In T203786 we discovered that mcrouter does not work as we thought when a shard is marked as temporary down due to too many timeouts registered. We are used to what nutcracker was doing, namely removing the shard from consistent hashing transparently to Mediawiki, meanwhile mcrouter does not do that as it was confirmed in https://github.com/facebook/mcrouter/issues/271.

This is what happens with mcrouter:

  • Three Ten 1s timeouts are reached for a specific shard, so it is marked as TKO and no more traffic is routed to it as protection.
  • All the GET/SET/etc.. for the keys handled by the failing shard are not re-hashed elsewhere, therefore they immediately lead to errors during this timeframe.
  • mcrouter waits 3s before starting to send health checks to the shard, and it starts sending traffic back to it only when the first health checks passes.

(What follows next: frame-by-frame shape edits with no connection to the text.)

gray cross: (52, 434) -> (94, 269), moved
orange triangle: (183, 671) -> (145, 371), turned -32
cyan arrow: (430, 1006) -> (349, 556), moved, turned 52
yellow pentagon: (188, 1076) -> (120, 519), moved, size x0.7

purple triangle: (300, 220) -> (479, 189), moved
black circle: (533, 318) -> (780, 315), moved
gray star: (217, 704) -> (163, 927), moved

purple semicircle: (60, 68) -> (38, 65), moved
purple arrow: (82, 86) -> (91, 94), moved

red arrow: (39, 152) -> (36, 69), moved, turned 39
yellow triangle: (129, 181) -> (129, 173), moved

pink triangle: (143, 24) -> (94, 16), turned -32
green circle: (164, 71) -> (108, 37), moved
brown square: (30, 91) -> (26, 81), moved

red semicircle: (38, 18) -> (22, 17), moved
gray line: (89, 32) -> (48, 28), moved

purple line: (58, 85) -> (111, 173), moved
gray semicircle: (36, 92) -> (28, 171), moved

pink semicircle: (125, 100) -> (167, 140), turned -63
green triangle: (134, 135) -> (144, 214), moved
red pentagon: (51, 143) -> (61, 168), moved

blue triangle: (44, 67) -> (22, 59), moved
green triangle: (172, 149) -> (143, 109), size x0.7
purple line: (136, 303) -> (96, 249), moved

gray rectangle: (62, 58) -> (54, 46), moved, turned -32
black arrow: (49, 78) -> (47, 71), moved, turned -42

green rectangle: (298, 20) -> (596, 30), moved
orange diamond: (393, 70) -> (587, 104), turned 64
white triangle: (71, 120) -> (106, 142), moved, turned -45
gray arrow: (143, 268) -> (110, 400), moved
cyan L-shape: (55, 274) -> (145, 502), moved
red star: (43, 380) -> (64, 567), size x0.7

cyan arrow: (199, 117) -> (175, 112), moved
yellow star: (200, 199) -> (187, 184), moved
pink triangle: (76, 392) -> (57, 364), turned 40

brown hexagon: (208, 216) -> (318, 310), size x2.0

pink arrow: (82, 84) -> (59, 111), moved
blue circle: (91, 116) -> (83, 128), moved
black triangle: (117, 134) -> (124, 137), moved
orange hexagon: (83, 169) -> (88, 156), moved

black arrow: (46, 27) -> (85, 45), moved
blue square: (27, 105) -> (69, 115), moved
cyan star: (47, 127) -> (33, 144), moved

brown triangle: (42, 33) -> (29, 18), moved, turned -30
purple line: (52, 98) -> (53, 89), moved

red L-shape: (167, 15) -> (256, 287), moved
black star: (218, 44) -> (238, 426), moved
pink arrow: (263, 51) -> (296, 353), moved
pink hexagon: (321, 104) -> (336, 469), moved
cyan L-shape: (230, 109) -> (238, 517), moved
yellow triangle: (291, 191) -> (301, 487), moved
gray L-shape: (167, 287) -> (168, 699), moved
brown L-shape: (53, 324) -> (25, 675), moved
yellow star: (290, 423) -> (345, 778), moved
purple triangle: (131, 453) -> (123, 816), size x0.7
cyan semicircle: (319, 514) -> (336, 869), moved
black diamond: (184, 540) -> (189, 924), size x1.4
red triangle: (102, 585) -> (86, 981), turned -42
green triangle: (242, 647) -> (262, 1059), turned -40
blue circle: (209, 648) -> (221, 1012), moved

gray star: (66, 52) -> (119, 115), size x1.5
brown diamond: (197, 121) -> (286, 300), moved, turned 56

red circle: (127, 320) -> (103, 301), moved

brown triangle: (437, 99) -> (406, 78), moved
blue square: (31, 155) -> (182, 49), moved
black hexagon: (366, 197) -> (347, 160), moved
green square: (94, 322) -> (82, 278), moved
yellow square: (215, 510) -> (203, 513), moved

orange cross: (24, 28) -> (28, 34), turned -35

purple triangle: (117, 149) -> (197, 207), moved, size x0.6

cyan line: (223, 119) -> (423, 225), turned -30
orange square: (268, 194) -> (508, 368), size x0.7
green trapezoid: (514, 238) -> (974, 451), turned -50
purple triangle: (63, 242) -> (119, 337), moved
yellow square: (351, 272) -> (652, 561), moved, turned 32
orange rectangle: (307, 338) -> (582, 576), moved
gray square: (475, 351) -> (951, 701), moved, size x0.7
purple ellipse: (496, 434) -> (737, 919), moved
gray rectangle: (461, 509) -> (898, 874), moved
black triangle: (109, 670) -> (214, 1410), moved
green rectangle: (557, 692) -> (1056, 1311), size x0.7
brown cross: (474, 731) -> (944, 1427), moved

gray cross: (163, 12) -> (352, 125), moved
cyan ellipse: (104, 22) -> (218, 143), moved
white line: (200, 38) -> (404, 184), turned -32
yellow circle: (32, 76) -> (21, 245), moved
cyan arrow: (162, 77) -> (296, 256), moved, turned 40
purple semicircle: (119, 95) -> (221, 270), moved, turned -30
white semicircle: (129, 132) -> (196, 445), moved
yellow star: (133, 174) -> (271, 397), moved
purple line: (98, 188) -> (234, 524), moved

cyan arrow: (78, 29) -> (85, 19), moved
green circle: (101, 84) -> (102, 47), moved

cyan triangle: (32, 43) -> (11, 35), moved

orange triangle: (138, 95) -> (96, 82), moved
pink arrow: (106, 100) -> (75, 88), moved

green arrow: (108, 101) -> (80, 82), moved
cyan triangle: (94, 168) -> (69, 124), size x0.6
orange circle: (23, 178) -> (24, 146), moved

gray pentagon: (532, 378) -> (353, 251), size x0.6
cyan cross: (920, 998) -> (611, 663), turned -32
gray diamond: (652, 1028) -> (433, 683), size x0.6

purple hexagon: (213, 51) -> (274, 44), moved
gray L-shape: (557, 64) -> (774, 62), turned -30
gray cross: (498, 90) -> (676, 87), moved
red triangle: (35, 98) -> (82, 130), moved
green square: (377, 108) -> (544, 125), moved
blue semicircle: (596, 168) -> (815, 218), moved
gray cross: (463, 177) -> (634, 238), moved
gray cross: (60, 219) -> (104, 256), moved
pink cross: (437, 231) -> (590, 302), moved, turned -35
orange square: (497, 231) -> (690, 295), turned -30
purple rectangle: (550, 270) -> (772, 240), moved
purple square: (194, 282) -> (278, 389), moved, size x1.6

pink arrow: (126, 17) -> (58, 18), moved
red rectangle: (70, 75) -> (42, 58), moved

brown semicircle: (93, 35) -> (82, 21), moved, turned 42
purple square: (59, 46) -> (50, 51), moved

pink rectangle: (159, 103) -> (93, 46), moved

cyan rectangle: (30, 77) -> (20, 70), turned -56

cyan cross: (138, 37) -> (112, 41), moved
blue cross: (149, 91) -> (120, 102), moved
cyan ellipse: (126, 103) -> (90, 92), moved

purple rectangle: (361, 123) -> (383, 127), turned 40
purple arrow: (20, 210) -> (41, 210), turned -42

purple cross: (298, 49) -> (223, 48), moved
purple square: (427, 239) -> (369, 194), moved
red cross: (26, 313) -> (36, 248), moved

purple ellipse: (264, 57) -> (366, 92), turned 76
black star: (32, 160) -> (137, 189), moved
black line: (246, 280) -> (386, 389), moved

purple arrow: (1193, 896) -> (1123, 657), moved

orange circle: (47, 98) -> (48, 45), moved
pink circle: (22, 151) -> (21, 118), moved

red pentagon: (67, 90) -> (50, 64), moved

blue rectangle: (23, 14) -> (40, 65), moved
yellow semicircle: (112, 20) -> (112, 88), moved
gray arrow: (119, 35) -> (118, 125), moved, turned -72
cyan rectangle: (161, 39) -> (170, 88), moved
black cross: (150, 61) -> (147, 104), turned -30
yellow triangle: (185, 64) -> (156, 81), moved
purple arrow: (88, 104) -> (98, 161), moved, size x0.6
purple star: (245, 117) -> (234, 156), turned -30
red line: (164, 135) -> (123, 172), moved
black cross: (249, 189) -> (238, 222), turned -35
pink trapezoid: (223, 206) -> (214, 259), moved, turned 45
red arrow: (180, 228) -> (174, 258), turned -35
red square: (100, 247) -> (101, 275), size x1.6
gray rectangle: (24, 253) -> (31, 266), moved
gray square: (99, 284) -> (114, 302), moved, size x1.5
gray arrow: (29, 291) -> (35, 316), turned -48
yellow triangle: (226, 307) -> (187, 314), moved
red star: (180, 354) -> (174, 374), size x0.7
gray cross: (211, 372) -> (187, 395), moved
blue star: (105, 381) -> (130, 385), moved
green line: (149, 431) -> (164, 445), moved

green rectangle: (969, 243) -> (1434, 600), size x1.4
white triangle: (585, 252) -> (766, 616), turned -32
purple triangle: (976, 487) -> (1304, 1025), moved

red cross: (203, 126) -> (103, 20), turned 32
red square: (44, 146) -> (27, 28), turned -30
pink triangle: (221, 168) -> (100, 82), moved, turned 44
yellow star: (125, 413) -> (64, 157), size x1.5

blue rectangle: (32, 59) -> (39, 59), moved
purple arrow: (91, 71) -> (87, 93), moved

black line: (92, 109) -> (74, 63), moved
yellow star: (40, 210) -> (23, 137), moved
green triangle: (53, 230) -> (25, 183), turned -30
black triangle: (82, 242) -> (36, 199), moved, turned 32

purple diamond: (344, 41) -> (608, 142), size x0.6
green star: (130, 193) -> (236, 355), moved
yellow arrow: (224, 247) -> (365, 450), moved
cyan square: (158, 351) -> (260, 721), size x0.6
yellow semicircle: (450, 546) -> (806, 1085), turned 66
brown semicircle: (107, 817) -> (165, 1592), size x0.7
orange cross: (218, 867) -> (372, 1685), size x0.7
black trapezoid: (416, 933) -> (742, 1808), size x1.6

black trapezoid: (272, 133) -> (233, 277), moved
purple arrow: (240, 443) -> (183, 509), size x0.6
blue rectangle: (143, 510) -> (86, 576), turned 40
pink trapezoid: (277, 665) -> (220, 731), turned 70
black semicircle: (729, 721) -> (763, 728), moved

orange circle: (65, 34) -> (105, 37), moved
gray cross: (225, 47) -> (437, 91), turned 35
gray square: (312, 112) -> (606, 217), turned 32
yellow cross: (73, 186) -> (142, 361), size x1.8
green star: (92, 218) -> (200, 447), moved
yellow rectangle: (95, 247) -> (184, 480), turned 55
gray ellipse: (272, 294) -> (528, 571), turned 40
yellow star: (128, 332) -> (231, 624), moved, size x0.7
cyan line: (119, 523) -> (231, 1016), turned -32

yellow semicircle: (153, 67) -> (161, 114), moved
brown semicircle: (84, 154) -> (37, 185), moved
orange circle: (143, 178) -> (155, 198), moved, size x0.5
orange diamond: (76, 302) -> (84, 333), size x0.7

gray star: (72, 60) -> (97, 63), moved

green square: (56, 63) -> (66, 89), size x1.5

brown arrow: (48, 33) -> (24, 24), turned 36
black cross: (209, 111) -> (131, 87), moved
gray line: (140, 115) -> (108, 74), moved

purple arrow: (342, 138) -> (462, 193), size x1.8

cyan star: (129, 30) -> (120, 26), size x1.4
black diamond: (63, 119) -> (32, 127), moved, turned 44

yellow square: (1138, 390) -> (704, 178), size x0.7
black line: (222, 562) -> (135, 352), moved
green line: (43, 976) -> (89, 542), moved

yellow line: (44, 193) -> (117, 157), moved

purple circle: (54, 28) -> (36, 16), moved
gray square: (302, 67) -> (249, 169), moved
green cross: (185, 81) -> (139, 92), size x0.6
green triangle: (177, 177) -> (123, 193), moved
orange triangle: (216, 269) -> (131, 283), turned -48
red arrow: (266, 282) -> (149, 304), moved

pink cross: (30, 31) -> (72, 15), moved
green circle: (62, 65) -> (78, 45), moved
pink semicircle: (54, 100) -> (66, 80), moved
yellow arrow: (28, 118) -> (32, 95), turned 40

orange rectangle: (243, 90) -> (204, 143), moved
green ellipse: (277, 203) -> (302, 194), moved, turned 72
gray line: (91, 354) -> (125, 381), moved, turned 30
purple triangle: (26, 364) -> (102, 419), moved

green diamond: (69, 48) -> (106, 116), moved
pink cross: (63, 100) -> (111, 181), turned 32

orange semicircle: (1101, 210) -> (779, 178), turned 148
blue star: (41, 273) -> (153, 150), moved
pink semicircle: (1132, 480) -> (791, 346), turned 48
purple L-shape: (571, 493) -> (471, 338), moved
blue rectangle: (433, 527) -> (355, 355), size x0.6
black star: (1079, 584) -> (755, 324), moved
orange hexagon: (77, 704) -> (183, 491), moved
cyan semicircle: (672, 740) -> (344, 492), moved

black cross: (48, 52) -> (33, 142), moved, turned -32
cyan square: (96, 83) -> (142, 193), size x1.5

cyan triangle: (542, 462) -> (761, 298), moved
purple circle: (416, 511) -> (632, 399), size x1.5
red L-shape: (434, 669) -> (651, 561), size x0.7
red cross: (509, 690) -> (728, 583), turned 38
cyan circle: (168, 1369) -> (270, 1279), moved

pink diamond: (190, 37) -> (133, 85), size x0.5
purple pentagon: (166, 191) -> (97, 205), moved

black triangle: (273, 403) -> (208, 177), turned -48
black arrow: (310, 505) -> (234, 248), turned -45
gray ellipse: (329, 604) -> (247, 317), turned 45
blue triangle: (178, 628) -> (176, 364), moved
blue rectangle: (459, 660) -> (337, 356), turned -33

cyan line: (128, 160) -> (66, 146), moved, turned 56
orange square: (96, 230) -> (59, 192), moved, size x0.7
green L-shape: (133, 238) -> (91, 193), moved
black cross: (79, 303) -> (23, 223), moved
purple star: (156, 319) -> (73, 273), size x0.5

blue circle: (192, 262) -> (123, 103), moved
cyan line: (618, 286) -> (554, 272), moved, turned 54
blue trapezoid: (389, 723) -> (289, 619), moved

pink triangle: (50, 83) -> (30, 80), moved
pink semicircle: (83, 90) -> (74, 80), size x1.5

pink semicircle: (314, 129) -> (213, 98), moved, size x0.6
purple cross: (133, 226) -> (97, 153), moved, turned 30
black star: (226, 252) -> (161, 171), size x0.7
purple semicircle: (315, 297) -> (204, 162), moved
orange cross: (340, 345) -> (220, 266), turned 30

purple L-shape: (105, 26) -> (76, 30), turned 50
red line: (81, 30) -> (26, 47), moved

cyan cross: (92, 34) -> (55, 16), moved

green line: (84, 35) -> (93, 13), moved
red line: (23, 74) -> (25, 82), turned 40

Opening this task to discuss the solutions proposed in the facebook's gh issue or to come up with a different strategy about how to handle memcached timeouts.

Event Timeline

elukey triaged this task as Normal priority.Nov 7 2018, 7:41 AM
elukey created this task.
Restricted Application added a subscriber: Aklapper. · View Herald TranscriptNov 7 2018, 7:41 AM

In the facebook's gh issue the following was mentioned:

So the recommended solution is to have a separate pool of servers for backup (a.k.a. "gutter"). It can be a much smaller pool. The failover route should be set with two children - the first child would be the normal (full size) pool, and the second child would be the gutter (small pool) pool route. This way, when a single host fails (either with TKO or any other error), mcrouter will fall back to the gutter pool, and there, the key will be consistently hashed to one of those servers. There are some consistency issues though like values lingering in the gutter pool. One way to address that is by using FailoverWithExptimeRoute.

The idea is to have a separate pool of memcached shards decided only to failover when a TKO happens, completely separated from the main pool. This suggestion could be a good one to test and possibly implement in our production environment, but it needs to be discussed more broadly first :)

aaron added a comment.Nov 20 2018, 8:04 PM

It definitely seems like something worth doing. Having the potential for high use cache keys becoming unusable for undefined periods of time is too much of a stability concern.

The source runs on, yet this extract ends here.